为了清楚我对逻辑回归的见解,我在互联网上搜索了一些资源或文章,我在Saishruthi Swaminathan看到了这篇文章(https://towardsdatascience.com/logistic-regression-detailed-overview-46c4da4303bc)
It gives a detailed description of Logistic Regression. Do check it out.
它给出了逻辑回归的详细描述。 一定要看一下。
第9天 支持向量机
Got an intuition on what SVM is and how it is used to solve Classification problem.
直观了解SUM是什么以及如何使用它来解决分类问题。
/*还是一句话,所以自己学很重要。*/
第十天 SVM 和 KNN
Learned more about how SVM works and implementing the knn algorithm.
了解更多关于SVM如何工作和实现KNN算法。
/*你就说一句,我看多少合适呢? */
第11 天 实现KNN
/*用到的数据集还是昨天用的,这里就不在赘述了,想了解看前一篇,记住,一定要把数据集放到KNN实现代码的同级目录*/
代码
Importing the libraries 导入库
import numpy as np
import matplotlib.pyplot as plt
import pandas as pd
Importing the dataset 导入数据集
dataset = pd.read_csv('Social_Network_Ads.csv')
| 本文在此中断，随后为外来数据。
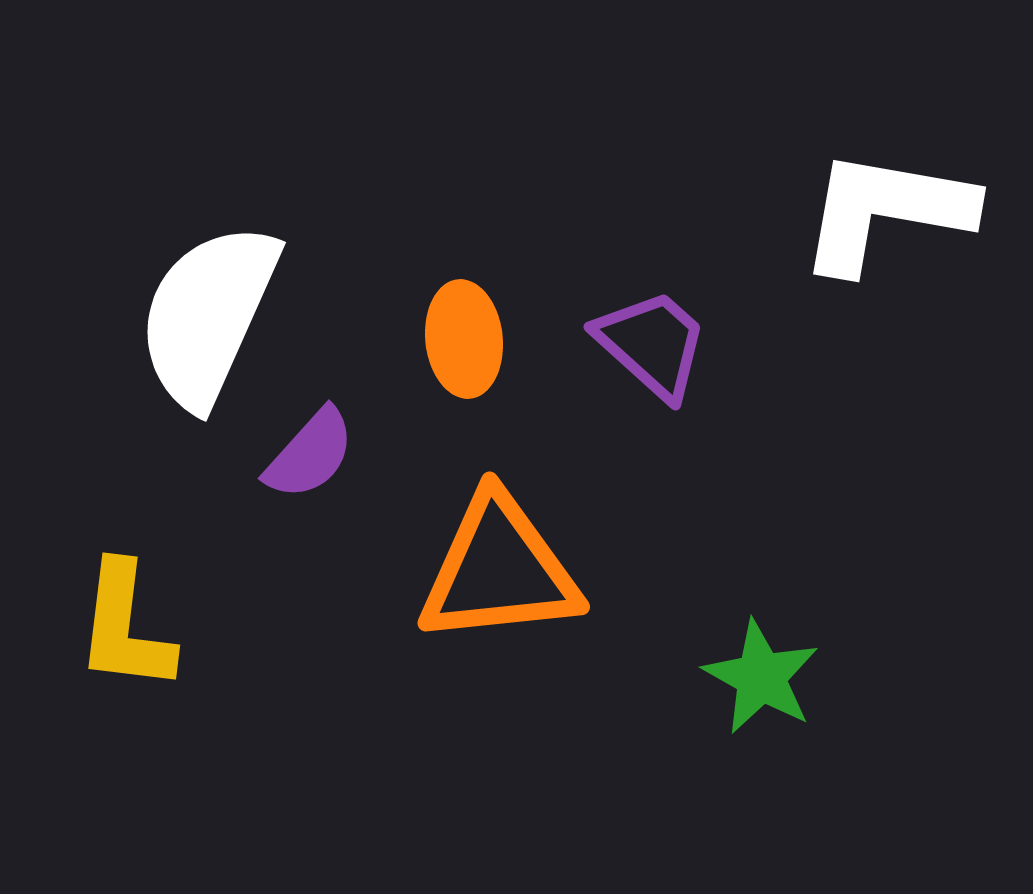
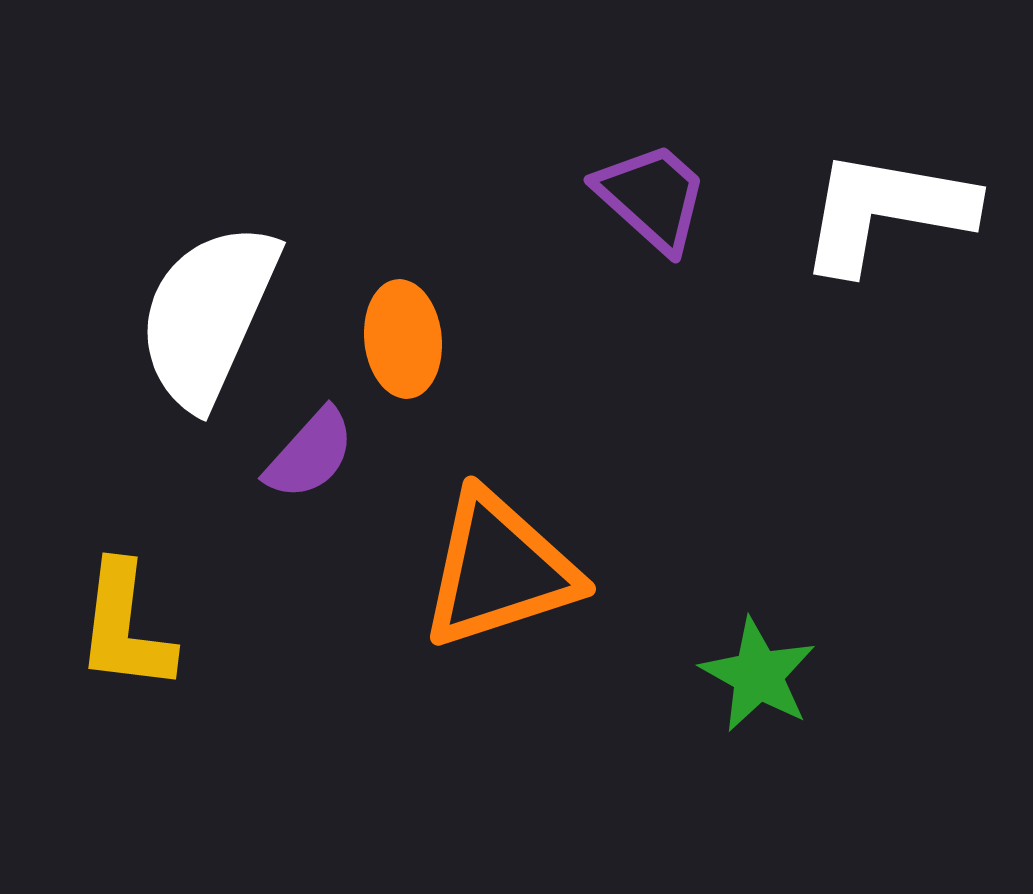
orange ellipse: moved 61 px left
purple trapezoid: moved 147 px up
orange triangle: rotated 12 degrees counterclockwise
green star: moved 3 px left, 2 px up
X = dataset.iloc[:, [2, 3]].values
y = dataset.iloc[:, 4].values
Splitting the dataset into the Training set and Test set
数据集分割为训练集和测试集
from sklearn.cross_validation import train_test_split
X_train, X_test, y_train, y_test = train_test_split(X, y, test_size = 0.25, random_state = 0)
Feature Scaling 特征提取
from sklearn.preprocessing import StandardScaler
sc = StandardScaler()
X_train = sc.fit_transform(X_train)
X_test = sc.transform(X_test)
Fitting K-NN to the Training set 使KNN拟合训练集
from sklearn.neighbors import KNeighborsClassifier
classifier = KNeighborsClassifier(n_neighbors = 5, metric = 'minkowski', p = 2)
classifier.fit(X_train, y_train)
Predicting the Test set results 预测测试集的结果
y_pred = classifier.predict(X_test)
Making the Confusion Matrix 构造混合矩阵
from sklearn.metrics import confusion_matrix
cm = confusion_matrix(y_test, y_pred)
杂谈
还是老样子,按上面的代码没有显示结果,加一行
print(cm)
对输出结果有什么疑问可以参看上一篇,写了很久,到饭点了,饿的不要不要的,就不再罗嗦了,吃饭。